Brigitte Grunert über die Sprache der Politiker

Politiker reden gern in Begriffen, wie sie in den Akten stehen, aber dort steht meistens Experten und Bürokratenchinesisch. Vielleicht kommen ihnen deshalb kaum noch einfache, farbige, verständliche Sätze über die Lippen, weil sie immerfort unter Zeitdruck Rede und Antwort stehen müssen. Auch wollen viele möglichst wenig anecken. Schließlich lauern überall scharfe Kritiker.

Stadtentwicklungssenatorin Ingeborg Junge-Reyer (SPD) spricht bemerkenswert druckreif in langen Sätzen, bei denen sie sich nie verhaspelt. Immer ist sie in leicht vorgebeugter Haltung den Zuhörern freundlich zugewandt. Wie auf Knopfdruck muss sie ihre Akten im Kopf präsent haben. „Die Figuren, die wir neben der Matthäikirche formuliert haben ...“, sagte sie vor der Presse bei der Erläuterung der neuesten Senatspläne zur Verschönerung des Kulturforums. Unwillkürlich drängt sich das komische Bild auf, wie Stadtplaner neben der Matthäikirche stehen und Figuren formulieren. Figuren werden natürlich gezeichnet oder modelliert. Doch die Senatorin meinte ja nur „objekthafte Baukörper“, anders gesagt: zwei planerisch skizzierte Baublöcke, die noch längst keine architektonische Gestalt haben.

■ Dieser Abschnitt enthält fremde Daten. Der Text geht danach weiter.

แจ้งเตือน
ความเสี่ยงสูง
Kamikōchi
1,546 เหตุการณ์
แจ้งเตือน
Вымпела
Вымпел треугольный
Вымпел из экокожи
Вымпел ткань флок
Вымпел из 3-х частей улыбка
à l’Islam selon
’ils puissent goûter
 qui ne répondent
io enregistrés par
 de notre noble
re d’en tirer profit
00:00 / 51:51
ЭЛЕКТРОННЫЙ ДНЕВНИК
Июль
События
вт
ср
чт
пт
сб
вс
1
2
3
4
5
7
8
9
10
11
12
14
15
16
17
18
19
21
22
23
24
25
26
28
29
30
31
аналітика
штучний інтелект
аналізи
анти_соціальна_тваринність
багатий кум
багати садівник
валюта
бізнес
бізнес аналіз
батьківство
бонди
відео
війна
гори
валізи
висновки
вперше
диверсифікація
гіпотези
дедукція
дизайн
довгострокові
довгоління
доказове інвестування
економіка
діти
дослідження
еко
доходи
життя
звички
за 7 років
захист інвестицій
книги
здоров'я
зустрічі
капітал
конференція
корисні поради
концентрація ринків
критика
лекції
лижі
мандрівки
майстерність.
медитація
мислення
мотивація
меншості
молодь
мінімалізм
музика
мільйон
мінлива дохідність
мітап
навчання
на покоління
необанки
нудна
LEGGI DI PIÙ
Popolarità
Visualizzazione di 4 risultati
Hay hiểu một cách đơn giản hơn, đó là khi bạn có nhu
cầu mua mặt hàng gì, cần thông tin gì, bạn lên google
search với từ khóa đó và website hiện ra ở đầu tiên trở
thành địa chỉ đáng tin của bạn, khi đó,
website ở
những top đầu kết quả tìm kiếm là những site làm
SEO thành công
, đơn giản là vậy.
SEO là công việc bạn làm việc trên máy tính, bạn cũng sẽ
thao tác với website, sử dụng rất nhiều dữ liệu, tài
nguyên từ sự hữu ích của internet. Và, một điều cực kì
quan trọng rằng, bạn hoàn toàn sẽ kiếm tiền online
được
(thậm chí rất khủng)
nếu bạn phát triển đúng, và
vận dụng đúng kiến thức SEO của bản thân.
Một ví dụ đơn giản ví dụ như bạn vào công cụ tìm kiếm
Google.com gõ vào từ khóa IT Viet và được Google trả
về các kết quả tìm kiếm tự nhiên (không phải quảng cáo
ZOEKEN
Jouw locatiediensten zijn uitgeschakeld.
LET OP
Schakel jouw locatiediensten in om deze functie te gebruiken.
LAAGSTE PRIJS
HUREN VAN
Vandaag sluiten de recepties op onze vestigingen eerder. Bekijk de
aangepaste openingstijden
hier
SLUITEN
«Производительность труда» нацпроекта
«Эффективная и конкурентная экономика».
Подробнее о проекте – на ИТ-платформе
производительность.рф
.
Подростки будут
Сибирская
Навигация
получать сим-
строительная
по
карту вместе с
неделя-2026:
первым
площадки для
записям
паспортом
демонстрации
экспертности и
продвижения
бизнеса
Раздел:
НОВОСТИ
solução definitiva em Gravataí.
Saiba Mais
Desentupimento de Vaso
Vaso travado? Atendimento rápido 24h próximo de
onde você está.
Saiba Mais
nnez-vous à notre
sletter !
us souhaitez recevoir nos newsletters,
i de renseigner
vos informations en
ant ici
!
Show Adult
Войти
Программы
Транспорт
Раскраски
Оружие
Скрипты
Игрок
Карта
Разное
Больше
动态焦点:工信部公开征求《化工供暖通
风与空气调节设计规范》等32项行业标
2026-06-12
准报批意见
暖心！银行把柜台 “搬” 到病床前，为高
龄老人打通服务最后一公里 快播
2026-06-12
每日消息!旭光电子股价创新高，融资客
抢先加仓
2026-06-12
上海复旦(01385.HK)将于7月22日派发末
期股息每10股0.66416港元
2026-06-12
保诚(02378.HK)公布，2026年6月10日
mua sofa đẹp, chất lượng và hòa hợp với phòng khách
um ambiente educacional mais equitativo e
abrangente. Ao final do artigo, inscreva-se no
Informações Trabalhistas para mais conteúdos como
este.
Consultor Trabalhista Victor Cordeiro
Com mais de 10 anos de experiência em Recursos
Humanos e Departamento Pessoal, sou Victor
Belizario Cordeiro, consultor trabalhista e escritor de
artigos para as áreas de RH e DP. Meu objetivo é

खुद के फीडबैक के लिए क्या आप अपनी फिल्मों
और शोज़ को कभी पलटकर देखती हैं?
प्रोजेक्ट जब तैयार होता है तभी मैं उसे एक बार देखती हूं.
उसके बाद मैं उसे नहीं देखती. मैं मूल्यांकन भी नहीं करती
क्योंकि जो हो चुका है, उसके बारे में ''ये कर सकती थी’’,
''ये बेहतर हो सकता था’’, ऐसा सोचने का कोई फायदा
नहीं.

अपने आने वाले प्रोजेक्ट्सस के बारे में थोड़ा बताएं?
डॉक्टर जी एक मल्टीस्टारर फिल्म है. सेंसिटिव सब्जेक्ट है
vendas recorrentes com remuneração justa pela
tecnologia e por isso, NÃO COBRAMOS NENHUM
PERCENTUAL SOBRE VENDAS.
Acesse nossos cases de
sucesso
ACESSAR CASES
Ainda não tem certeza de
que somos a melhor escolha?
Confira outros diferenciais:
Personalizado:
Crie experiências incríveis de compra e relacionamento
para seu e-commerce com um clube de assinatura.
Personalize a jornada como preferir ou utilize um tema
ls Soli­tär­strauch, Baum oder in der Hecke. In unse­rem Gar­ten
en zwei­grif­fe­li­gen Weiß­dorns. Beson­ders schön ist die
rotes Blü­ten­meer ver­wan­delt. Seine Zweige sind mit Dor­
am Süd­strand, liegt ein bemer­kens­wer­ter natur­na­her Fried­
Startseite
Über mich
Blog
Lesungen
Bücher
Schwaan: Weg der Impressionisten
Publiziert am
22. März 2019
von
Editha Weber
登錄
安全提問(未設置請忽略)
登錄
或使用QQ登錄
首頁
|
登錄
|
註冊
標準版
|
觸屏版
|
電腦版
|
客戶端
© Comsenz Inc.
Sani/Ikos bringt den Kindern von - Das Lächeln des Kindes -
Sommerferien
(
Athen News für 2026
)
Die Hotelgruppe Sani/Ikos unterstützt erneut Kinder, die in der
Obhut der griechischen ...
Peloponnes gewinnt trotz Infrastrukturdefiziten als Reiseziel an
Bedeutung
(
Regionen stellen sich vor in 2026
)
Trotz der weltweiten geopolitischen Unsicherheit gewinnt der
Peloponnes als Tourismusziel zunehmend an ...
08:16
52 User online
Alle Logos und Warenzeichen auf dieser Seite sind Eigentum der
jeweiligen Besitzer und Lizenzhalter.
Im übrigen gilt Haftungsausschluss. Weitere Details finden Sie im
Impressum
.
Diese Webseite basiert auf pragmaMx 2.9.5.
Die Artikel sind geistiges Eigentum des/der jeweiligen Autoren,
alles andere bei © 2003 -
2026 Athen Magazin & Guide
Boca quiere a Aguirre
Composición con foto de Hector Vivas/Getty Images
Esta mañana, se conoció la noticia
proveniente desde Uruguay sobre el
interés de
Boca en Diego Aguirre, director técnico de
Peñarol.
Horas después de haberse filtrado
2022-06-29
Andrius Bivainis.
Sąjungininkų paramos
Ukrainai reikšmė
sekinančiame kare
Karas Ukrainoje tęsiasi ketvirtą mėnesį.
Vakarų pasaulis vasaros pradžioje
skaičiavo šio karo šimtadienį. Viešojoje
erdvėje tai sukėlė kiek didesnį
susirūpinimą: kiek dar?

Der CDU-Fraktionsvorsitzende Nicolas Zimmer nahm in einer Parlamentsdebatte den Regierenden Bürgermeister ins Visier. „Aber das scheint der Tribut zu sein, den Klaus Wowereit bereit ist, an seinen Koalitionspartner zu zollen“, meinte er. Das ist zwar kein Aktendeutsch, tut aber ebenfalls weh. Kann sein, dass Wowereit der PDS Tribut zollt, doch sprachlich ist dies nur im Dativ möglich. Man zollt jemandem Respekt oder Tribut, nicht im Akkusativ an jemanden. Zahlen darf man hingegen, wenn es sein muss, auch im Akkusativ.

In einem CDU-Antrag ist zu lesen: „Die deutsche Hauptstadt ist mittlerweile zu einer Drehscheibe des Menschenhandels geworden. Aus aller Welt reisen die Menschen über Deutschland in die Europäische Union ein, um sich anschließend europaweit zu verteilen. Ein erheblicher Teil der Menschen verbleibt aber auch in Berlin.“ Schon gut, wir hören den Reisezug mächtig rumpeln. Klar, dass Deutschland zu Europa gehört. Die CDU meint also, dass Menschen aus aller Welt nach Deutschland kommen und dann in andere europäische Länder weiterreisen. Etliche bleiben in Berlin? Nein, sie verbleiben hier. Es lebe der bürokratische Zungenschlag.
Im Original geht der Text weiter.